Dataset entries:
Segment Open

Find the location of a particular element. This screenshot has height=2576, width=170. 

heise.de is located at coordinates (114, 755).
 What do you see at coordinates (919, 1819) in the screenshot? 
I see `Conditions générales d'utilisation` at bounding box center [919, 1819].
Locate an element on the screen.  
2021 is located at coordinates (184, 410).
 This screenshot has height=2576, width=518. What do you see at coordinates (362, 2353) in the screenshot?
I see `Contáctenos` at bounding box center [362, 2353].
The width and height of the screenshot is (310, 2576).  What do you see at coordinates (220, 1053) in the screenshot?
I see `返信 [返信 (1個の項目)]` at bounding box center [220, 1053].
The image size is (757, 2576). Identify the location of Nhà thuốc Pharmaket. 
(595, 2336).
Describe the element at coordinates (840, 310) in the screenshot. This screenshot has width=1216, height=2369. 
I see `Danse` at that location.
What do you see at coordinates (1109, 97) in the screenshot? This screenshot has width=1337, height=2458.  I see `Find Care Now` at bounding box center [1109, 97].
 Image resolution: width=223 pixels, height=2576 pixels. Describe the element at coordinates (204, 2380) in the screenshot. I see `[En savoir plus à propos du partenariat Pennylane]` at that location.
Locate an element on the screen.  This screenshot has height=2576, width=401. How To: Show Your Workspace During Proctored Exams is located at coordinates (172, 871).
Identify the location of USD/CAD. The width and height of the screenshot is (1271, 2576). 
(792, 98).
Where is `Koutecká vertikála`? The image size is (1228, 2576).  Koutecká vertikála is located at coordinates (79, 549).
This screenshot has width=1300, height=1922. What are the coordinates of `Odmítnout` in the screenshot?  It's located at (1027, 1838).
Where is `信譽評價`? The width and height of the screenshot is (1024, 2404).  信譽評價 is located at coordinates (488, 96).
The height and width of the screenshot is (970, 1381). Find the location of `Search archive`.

Segment Closed

● **WORK REQUEST**: Starting with the line that contains "Identify the location of USD/CAD.", copy each line through the end of the data exactly, and leave out all earlier lines.

● **ANSWER TO THIS TASK**:
Identify the location of USD/CAD. The width and height of the screenshot is (1271, 2576). 
(792, 98).
Where is `Koutecká vertikála`? The image size is (1228, 2576).  Koutecká vertikála is located at coordinates (79, 549).
This screenshot has width=1300, height=1922. What are the coordinates of `Odmítnout` in the screenshot?  It's located at (1027, 1838).
Where is `信譽評價`? The width and height of the screenshot is (1024, 2404).  信譽評價 is located at coordinates (488, 96).
The height and width of the screenshot is (970, 1381). Find the location of `Search archive`.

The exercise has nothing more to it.